Yesterday I mentioned the game of musical chairs that started up in north Seattle's 46th District right after state senator Ken Jacobsen announced he was retiring. (In brief: Jacobsen will retire, lawyer and Democratic activist David Frockt will switch from being a Jacobsen challenger to a candidate for Rep. Scott White's state house seat in the 46th, Rep. White will endorse Frockt for the position, and in the meantime White himself will run for Jacobsen's open senate seat with the endorsement of just about every major Democrat out there.)

One person was left out of this game, however: the 46th District's other Democratic member of the state house, Phyllis Gutíerrez Kenney.
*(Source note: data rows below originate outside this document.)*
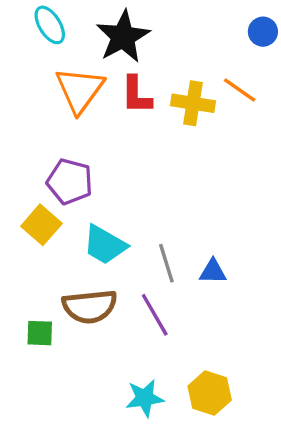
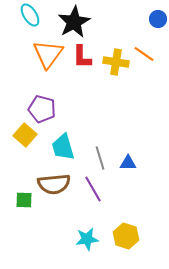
cyan trapezoid: (105, 245) -> (63, 147), turned 44

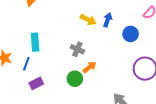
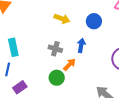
blue arrow: (108, 20) -> (81, 45), moved
blue circle: (131, 34) -> (94, 21), moved

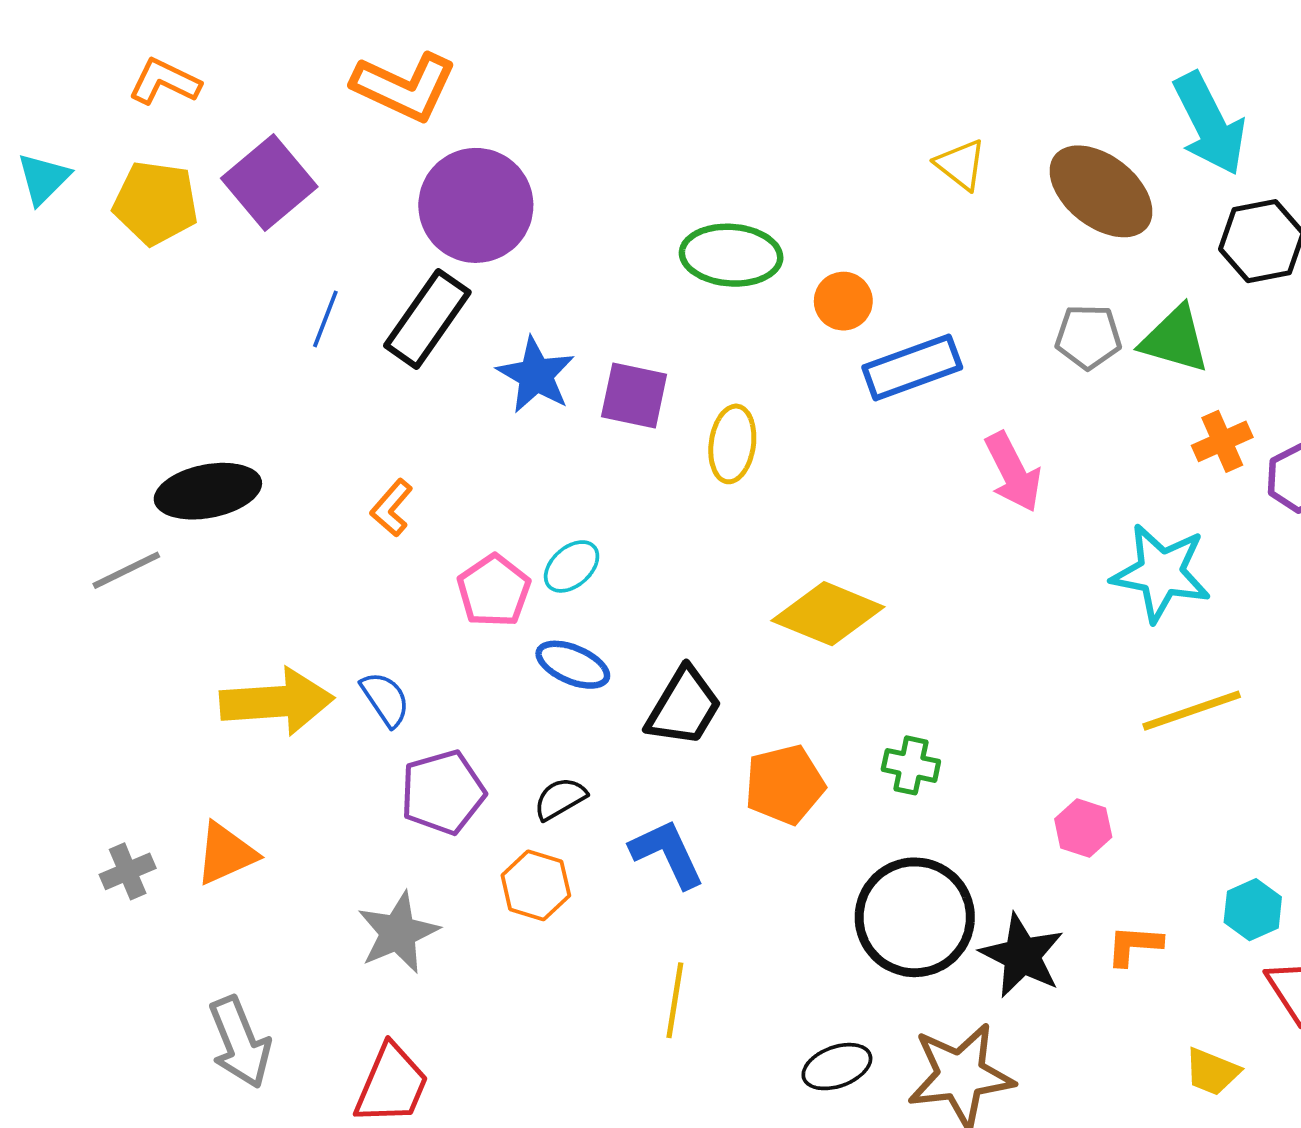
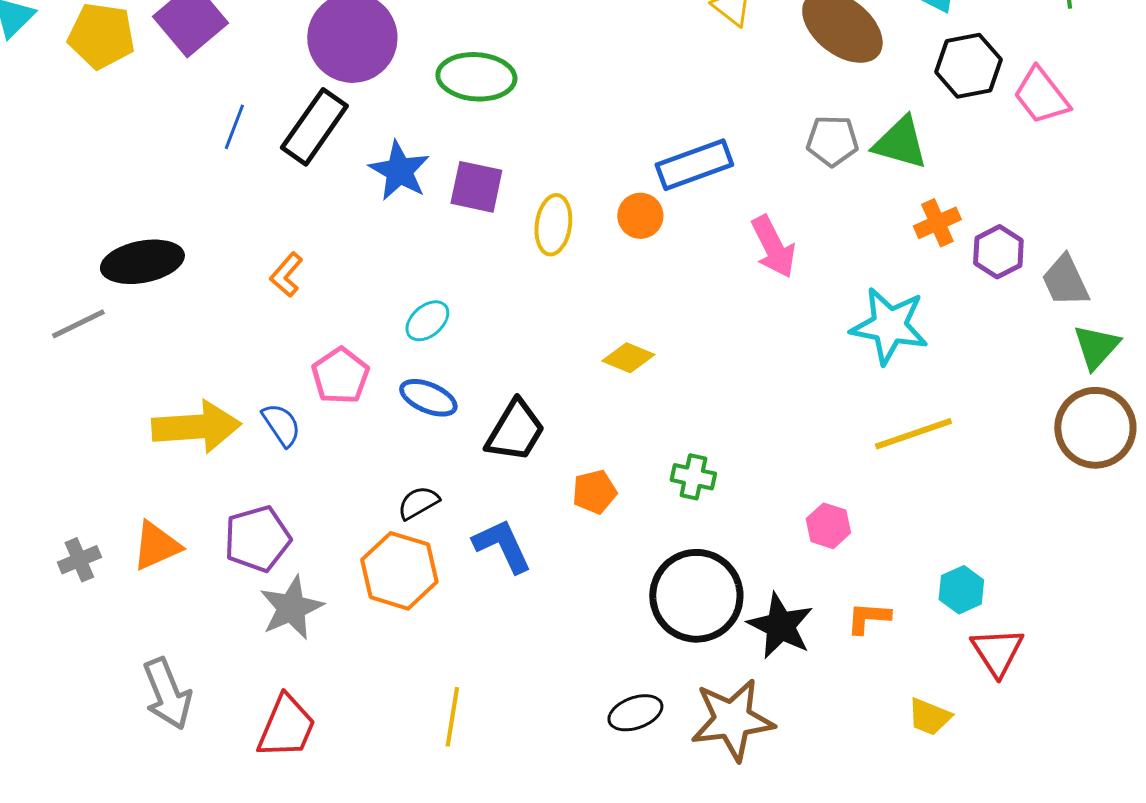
green ellipse: (731, 255) -> (476, 77), moved
orange circle: (843, 301) -> (640, 216), moved
pink pentagon: (494, 591) -> (340, 376), moved
yellow diamond: (828, 614) -> (628, 358), size x0.6
orange pentagon: (785, 785) -> (594, 492), size x0.7
purple pentagon: (443, 792) -> (257, 539), moved
orange hexagon: (536, 885) -> (399, 571), size x1.4
yellow line: (675, 1000) -> (452, 717), moved

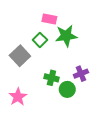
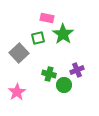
green star: (66, 36) -> (63, 34), turned -30
green square: (40, 40) -> (38, 38), turned 32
As it happened, Kenney was among the latina leaders at this morning's city hall press conference, so after all the speeches were over I pulled her aside and asked what she thought about all the fast-paced maneuvering in her district.

"The voters of the 46th deserve better," Kenney told me. "I am not a person who favors closed-door politics and I think that's what was done between White and Jacobsen."

Kenney is considering running for Jacobsen's senate seat, and she has a theory about why she got left out of the musical chairs. Kenney believes that Jacobsen is still mad at her about their disagreement over UW tuition rates (Jacobsen wants the state legislature out of the business of approving UW tuition raises, while Kenney doesn't). "I want poor kids to be able to go to college," Kenney explained.

As a result, Kenney thinks, Jacobsen gave White (who is in sync with Jacobsen on the UW tuition issue) an early heads up about his retirement. That allowed White to quietly line up an exhaustive list of Democratic backers for his bid—without mentioning to them that Kenney was interested because technically, at the time, Kenney had no idea the opportunity was going to arise.

"Let me say that the way it was presented to them [by White] wasn't necessarily full disclosure," Kenney told me.

She described the whole experience as "very sad for me," and said that if she does end up running against White for Jacobsen's seat she would "hope to win."